What type of lease is best for your business?Published on 29th March 2017 2017-03-29T21:41:00+00:00
Sometimes, ensuring that we have all the equipment our business needs can be expensive, exasperating and the cause of many headaches. Yet, no doubt many of us in the business community are familiar with the humble lease. To many, it is simply a way of borrowing a piece of equipment, or even an entire set, for a prescribed period. However, what you may not know is that there are two types: Operating Leases and Finance Leases. What’s even more misunderstood is how these two products differ from each other. So, to clear things up and offer you some clarity, here’s a masterclass into bamboozling the world of equipment leasing.
Operating leases are the more user-friendly version that springs to mind as soon as we even hear the term ‘lease’. With this product, you’re only required to pay a monthly rental charge for access to the asset’s usage. Everything else falls under the owner’s jurisdiction.
To summarise this further, the owner, or lessor, is responsible for all aspects such as maintenance, repairs, registration and so on. Plus, because you aren’t the owner, the equipment shouldn’t appear upon your business’s balance sheet and affect your tax arrangements. Nevertheless, we strongly advised that you double check with your business accountant regarding tax status before entering into an agreement.
Operating lease terms also vary significantly to those offered under the Finance Lease option. To elaborate, operating leases are designed in a manner that allows you to borrow equipment for a portion of the asset’s projected useful life. This could be, for example, a predetermined period equivalent to 75% of the asset’s useful lifespan. As such, operating leases are more commonly offered for soft assets such as laptops, computers, drink dispensers and so on. Also, with this type of finance package, the owner will usually take the asset back or allow for a term extension rather than offer you the option to purchase the asset.
Now, this is where things differ significantly and cause the most confusion. Technically, you are still borrowing equipment for a prescribed period of time. However, with this product, you are taking on much more responsibility for the asset. Unlike operating leases maintenance, repairs, running costs, administration, and registration all enter your domain.

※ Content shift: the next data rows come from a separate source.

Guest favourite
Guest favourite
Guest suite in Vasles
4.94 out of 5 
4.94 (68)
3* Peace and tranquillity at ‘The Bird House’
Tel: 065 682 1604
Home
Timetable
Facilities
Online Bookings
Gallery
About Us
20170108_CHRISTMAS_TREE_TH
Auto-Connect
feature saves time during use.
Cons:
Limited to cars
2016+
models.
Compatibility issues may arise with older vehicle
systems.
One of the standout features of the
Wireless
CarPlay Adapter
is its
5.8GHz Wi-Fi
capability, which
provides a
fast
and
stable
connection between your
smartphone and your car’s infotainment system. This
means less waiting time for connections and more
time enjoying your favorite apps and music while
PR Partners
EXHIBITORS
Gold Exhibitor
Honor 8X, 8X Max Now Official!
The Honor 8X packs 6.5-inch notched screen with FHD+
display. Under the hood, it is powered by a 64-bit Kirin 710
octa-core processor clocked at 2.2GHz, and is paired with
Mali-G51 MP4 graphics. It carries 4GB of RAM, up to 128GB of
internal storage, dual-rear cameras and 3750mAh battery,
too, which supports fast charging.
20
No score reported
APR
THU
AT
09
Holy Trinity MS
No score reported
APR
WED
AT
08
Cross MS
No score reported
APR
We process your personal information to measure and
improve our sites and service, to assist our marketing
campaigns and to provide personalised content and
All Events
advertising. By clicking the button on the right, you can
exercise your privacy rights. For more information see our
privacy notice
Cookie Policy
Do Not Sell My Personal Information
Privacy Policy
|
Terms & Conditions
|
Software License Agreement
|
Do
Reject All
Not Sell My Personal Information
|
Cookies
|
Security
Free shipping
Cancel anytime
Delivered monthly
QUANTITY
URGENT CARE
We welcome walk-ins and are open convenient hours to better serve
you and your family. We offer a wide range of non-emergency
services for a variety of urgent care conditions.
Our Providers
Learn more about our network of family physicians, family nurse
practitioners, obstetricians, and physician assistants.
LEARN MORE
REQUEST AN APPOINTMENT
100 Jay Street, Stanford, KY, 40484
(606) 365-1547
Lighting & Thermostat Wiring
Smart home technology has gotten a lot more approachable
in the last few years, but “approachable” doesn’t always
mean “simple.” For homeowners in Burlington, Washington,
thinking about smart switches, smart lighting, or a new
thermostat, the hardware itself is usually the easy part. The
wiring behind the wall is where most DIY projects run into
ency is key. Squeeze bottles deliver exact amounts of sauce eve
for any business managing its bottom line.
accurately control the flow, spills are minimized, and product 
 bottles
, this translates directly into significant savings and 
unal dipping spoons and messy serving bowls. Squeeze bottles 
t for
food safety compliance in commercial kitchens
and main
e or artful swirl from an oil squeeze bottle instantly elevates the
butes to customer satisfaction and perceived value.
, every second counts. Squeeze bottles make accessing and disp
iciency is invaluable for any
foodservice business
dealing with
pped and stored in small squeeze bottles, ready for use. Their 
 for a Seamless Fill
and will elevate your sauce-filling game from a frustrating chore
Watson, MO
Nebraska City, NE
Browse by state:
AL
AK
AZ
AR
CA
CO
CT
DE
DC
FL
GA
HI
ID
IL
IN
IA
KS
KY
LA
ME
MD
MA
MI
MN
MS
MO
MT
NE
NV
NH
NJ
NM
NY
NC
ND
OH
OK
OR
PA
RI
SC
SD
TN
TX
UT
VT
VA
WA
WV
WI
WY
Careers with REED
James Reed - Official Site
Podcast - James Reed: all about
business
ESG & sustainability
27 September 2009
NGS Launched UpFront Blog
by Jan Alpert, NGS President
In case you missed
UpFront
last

In addition, the terms offered by Finance Leases now covers a more significant portion or even the entire projected lifespan of the asset. The asset is also treated much differently and now appears on your business’s balance sheet but, as a result of this, you could be entitled to reclaim interest. Same as before, just be certain to check this over with your business accountant first. Due to how this product applies to your business, it is usually offered when dealing with larger assets such as plant machinery, land, vehicles, office spaces and so on.